Lo ha confermato anche von der Leyen, che ha definito il piano “perfettamente coerente con la logica del Global Gateway”, l’iniziativa europea per le infrastrutture globali alternativa alla Via della Seta cinese.
Ma le critiche non mancano
Sotto il profilo operativo, però, non tutto convince. La governance del piano, centralizzata a Palazzo Chigi, ha suscitato perplessità trasversali. La deputata del Partito Democratico Lia Quartapelle ha parlato di «un contenitore ancora troppo vago», denunciando la mancanza di un cronoprogramma dettagliato e chiedendo maggiore chiarezza sull’impiego dei fondi.
Sul fronte africano, l’effettiva ricaduta nei territori resta incerta. In Kenya, ad esempio, un progetto agricolo legato alla produzione di biocarburanti da olio di ricino e finanziato da ENI è stato al centro di un’inchiesta condotta da Transport & Environment.
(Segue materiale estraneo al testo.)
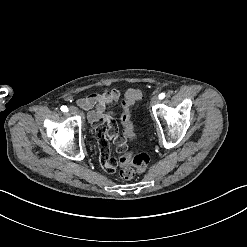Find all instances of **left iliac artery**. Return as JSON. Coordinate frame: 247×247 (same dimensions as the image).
Masks as SVG:
<instances>
[{
  "mask_svg": "<svg viewBox=\"0 0 247 247\" xmlns=\"http://www.w3.org/2000/svg\"><path fill=\"white\" fill-rule=\"evenodd\" d=\"M165 98V93H160L159 94V99H164Z\"/></svg>",
  "mask_w": 247,
  "mask_h": 247,
  "instance_id": "1",
  "label": "left iliac artery"
}]
</instances>
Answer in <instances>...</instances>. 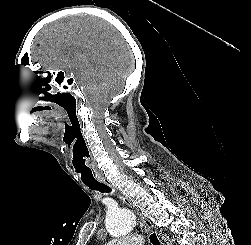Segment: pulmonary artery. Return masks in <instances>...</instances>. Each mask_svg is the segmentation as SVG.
Returning <instances> with one entry per match:
<instances>
[{"label":"pulmonary artery","mask_w":251,"mask_h":245,"mask_svg":"<svg viewBox=\"0 0 251 245\" xmlns=\"http://www.w3.org/2000/svg\"><path fill=\"white\" fill-rule=\"evenodd\" d=\"M143 237L141 235H132L125 239H115L107 245H142Z\"/></svg>","instance_id":"1"}]
</instances>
Secondo l’indagine, rilanciata da Reuters Africa, i contadini locali lamentano contratti opachi e marginalizzazione economica rispetto ai benefici attesi.
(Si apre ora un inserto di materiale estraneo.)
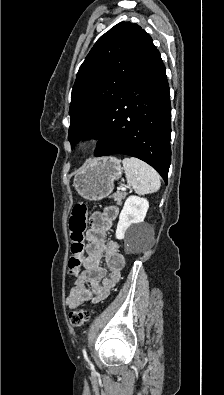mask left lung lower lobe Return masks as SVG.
I'll use <instances>...</instances> for the list:
<instances>
[{"mask_svg":"<svg viewBox=\"0 0 224 395\" xmlns=\"http://www.w3.org/2000/svg\"><path fill=\"white\" fill-rule=\"evenodd\" d=\"M171 106L165 66L155 48L107 108L95 157L126 154L139 158L167 183L171 162Z\"/></svg>","mask_w":224,"mask_h":395,"instance_id":"left-lung-lower-lobe-1","label":"left lung lower lobe"}]
</instances>
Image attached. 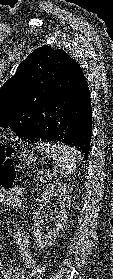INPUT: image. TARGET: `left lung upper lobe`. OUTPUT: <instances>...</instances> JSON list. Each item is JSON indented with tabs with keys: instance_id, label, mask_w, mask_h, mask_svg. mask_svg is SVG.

Il monito africano: “Basta promesse”
A ricordare all’Europa l’urgenza della credibilità era stato, già nel gennaio 2024, Moussa Faki Mahamat, presidente della Commissione dell’Unione Africana. Parlando a Roma, aveva affermato: «Non possiamo più accontentarci di promesse che non vengono mantenute».
Quella frase, divenuta emblematica, torna oggi d’attualità. Perché nel frattempo – tra crisi globali, nuove competizioni tra potenze e instabilità nei Paesi partner – l’Africa non chiede più visibilità, ma risultati misurabili, duraturi, concreti.
Prime aperture: il fondo CDP da 130 milioni
Al vertice del 20 giugno, Cassa Depositi e Prestiti annuncerà la creazione di un fondo fiduciario da 130 milioni di dollari in collaborazione con la Banca Africana di Sviluppo. I fondi saranno destinati al finanziamento di progetti infrastrutturali e agro-energetici, con l’obiettivo di coinvolgere attivamente anche il settore privato italiano.
«Vogliamo che il Piano Mattei sia la bandiera della nostra nuova visione di cooperazione. Un’Italia protagonista non con arroganza, ma con responsabilità», ha dichiarato Meloni. Ma sul piano tecnico, ammonisce Alessandro Politi, direttore della NATO Defense College Foundation, «mancano ancora misure fiscali stabili e una reale capacità di attuazione nei territori. Il rischio è che il Piano resti una cornice, più che un motore».
La posta in gioco
Il Mediterraneo allargato è oggi uno spazio di sfida, ma anche di opportunità. L’Italia può giocare una partita importante, ponendosi come ponte tra Europa, Africa e Medio Oriente. Ma per farlo, serve più di una narrazione ambiziosa: servono impegni vincolanti, visione strategica e continuità politica.
Il vertice del 20 giugno sarà un banco di prova per capire se il Piano Mattei può davvero uscire dalla retorica per entrare nella realtà. E se l’Italia è pronta a passare dalle intenzioni alla costruzione di un partenariato credibile e duraturo con il continente africano.